## Task
All entries below are to be set down again, identical to the source.
── Extracted material ──
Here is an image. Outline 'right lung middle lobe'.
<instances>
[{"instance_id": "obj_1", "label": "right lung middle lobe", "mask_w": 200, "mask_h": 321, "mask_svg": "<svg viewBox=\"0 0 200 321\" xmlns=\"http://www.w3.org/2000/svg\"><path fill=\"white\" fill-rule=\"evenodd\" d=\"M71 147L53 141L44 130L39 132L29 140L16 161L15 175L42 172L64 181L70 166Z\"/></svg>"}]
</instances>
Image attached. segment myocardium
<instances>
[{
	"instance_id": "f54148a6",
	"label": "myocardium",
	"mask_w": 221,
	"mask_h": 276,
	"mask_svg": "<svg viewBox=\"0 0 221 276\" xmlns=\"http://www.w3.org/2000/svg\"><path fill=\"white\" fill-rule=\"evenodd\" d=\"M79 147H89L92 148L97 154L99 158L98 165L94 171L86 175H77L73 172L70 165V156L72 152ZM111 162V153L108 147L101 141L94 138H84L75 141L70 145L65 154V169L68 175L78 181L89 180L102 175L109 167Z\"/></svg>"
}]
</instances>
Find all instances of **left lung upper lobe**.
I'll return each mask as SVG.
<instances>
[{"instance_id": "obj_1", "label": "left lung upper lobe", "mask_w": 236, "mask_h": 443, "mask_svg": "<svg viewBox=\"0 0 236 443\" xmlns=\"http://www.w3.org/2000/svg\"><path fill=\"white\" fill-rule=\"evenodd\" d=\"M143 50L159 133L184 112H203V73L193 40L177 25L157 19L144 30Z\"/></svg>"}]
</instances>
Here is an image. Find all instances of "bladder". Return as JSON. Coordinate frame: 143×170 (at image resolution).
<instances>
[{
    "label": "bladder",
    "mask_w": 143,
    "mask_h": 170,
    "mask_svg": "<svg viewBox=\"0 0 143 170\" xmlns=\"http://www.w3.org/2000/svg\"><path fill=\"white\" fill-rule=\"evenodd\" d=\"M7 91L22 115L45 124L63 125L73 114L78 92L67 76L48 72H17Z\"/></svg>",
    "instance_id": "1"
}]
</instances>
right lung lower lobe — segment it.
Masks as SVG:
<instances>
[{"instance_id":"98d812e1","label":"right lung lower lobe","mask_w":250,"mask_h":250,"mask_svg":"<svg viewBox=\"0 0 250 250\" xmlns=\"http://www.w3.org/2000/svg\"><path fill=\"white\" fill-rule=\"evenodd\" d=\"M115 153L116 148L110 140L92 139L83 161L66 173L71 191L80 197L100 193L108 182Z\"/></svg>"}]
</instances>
───
## Result of this exercise
Here is an image. Outline 'right lung middle lobe'.
<instances>
[{"instance_id": "obj_1", "label": "right lung middle lobe", "mask_w": 200, "mask_h": 321, "mask_svg": "<svg viewBox=\"0 0 200 321\" xmlns=\"http://www.w3.org/2000/svg\"><path fill=\"white\" fill-rule=\"evenodd\" d=\"M71 147L53 141L44 130L39 132L29 140L16 161L15 175L42 172L64 181L70 166Z\"/></svg>"}]
</instances>
Image attached. segment myocardium
<instances>
[{
	"instance_id": "f54148a6",
	"label": "myocardium",
	"mask_w": 221,
	"mask_h": 276,
	"mask_svg": "<svg viewBox=\"0 0 221 276\" xmlns=\"http://www.w3.org/2000/svg\"><path fill=\"white\" fill-rule=\"evenodd\" d=\"M79 147H89L92 148L97 154L99 158L98 165L94 171L86 175H77L73 172L70 165V156L72 152ZM111 162V153L108 147L101 141L94 138H84L75 141L70 145L65 154V169L68 175L78 181L89 180L102 175L109 167Z\"/></svg>"
}]
</instances>
Find all instances of **left lung upper lobe**.
I'll return each mask as SVG.
<instances>
[{"instance_id": "obj_1", "label": "left lung upper lobe", "mask_w": 236, "mask_h": 443, "mask_svg": "<svg viewBox=\"0 0 236 443\" xmlns=\"http://www.w3.org/2000/svg\"><path fill=\"white\" fill-rule=\"evenodd\" d=\"M143 50L159 133L184 112H203V73L193 40L177 25L157 19L144 30Z\"/></svg>"}]
</instances>
Here is an image. Find all instances of "bladder". Return as JSON. Coordinate frame: 143×170 (at image resolution).
<instances>
[{
    "label": "bladder",
    "mask_w": 143,
    "mask_h": 170,
    "mask_svg": "<svg viewBox=\"0 0 143 170\" xmlns=\"http://www.w3.org/2000/svg\"><path fill=\"white\" fill-rule=\"evenodd\" d=\"M7 91L22 115L45 124L63 125L73 114L78 92L67 76L48 72H17Z\"/></svg>",
    "instance_id": "1"
}]
</instances>
right lung lower lobe — segment it.
Masks as SVG:
<instances>
[{"instance_id":"98d812e1","label":"right lung lower lobe","mask_w":250,"mask_h":250,"mask_svg":"<svg viewBox=\"0 0 250 250\" xmlns=\"http://www.w3.org/2000/svg\"><path fill=\"white\" fill-rule=\"evenodd\" d=\"M115 153L116 148L110 140L92 139L83 161L66 173L71 191L80 197L100 193L108 182Z\"/></svg>"}]
</instances>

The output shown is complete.